Jerome Jarrett David L. Ryan/Globe Staff

“I have a home now, which I am very proud of,” said Jarrett, who is 57, as he sat near the window of his new, modern-looking apartment. “I also have a new perspective on how easy it is to lose something like this and end up with nothing.”

The surge in homelessness has prompted something of a municipal emergency in Brockton and places like it.

Last winter, so many tents appeared in downtown Brockton that local business owners complained to the City Council, with some saying they would have to close if the problem persisted. Howard Wright, who owns a small technology firm that was based out of a building near a popular gathering spot for homeless people, moved his business to Taunton over concerns about the safety of downtown.

“Brockton is my home,” Wright said. “But my employees don’t feel safe. I can’t expect to run a business under these circumstances.”

In November, Brockton’s City Council banned camping on public property and mandated fines for anyone who defies the ban. The council even overrode a veto from Mayor Robert Sullivan, who strongly objected to what he called the criminalization of homelessness.

Other cities, including Lowell and Fall River, have passed similar bans, while New Bedford city councilors briefly considered city-sanctioned encampments to contain people who were sleeping on the streets to specific areas.

No solution seems satisfactory. Advocates decry camping bans as inhumane, and even some business owners reject the idea.

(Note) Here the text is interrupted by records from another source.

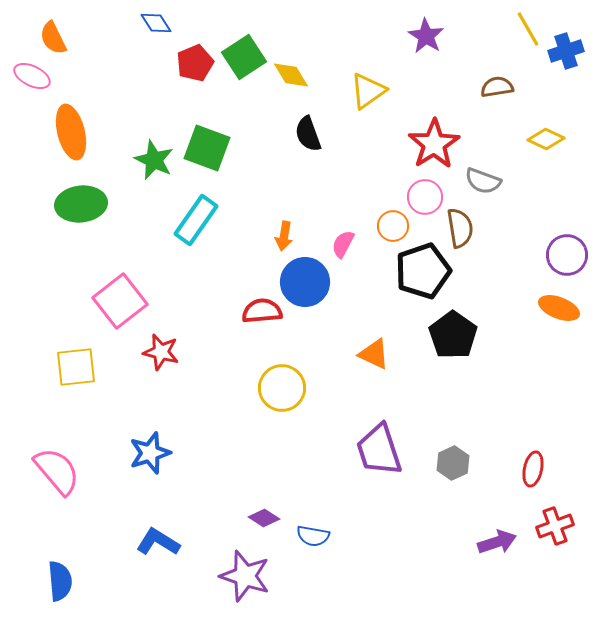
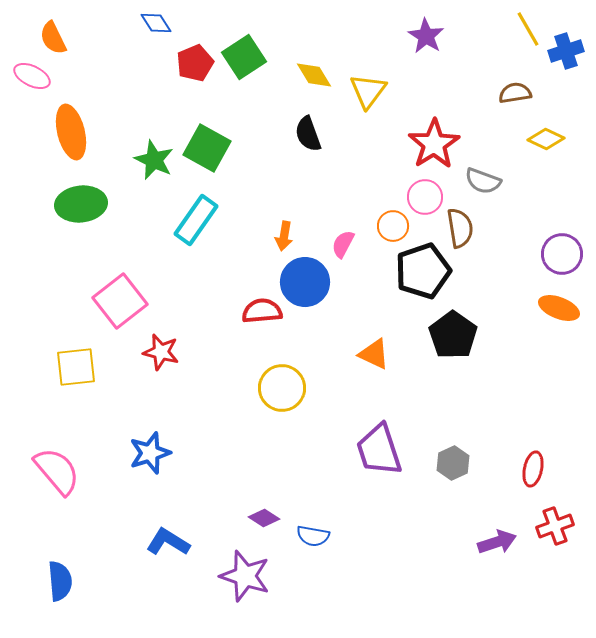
yellow diamond at (291, 75): moved 23 px right
brown semicircle at (497, 87): moved 18 px right, 6 px down
yellow triangle at (368, 91): rotated 18 degrees counterclockwise
green square at (207, 148): rotated 9 degrees clockwise
purple circle at (567, 255): moved 5 px left, 1 px up
blue L-shape at (158, 542): moved 10 px right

One Gateway city trying for a middle ground is Salem, 40 miles to the north of Brockton.

City officials there passed a camping ban last year, but one that only allows encampments to be cleared when the city has shelter space available. Then they used leftover pandemic funds to open a supplementary overnight shelter downtown, which allowed them to tear down a prominent encampment near the waterfront business district.

The new Salem shelter is informal at best, run by Lifebridge out of warehouse space next to a popular thrift store that the nonprofit also runs. The tall open room full of cots gets crowded quickly, said Ethridge, the executive director, and it still feels like there are too few beds. Lifebridge is also working to expand its permanent shelter on Margin Street in downtown Salem and develop permanent supportive housing units on the same block.

It’s a temporary solution to a problem that has been long in the making, city officials said.

“Our thinking is that everyone deserves a home, and a tent is not a home,” said Salem Mayor Dominick Pangallo. “We’re starting at that point, and then thinking about creating enough housing that folks don’t need to be living in a shelter.”

To be sure, Salem is a wealthier community than Brockton, and not every city has extra money to spend on a new shelter. Father Bill’s new facility was mostly paid for with donations. But the collision of homelessness and gentrification in places like Brockton won’t be solved through charity alone.

“What we’re dealing with downtown is heartbreaking,” said Mary Waldron, executive director of Brockton’s Old Colony Planning Council, which is based in a historic building downtown. “People are struggling and we don’t want to punish them for that. But we also want to have a thriving downtown. There is no simple answer here.”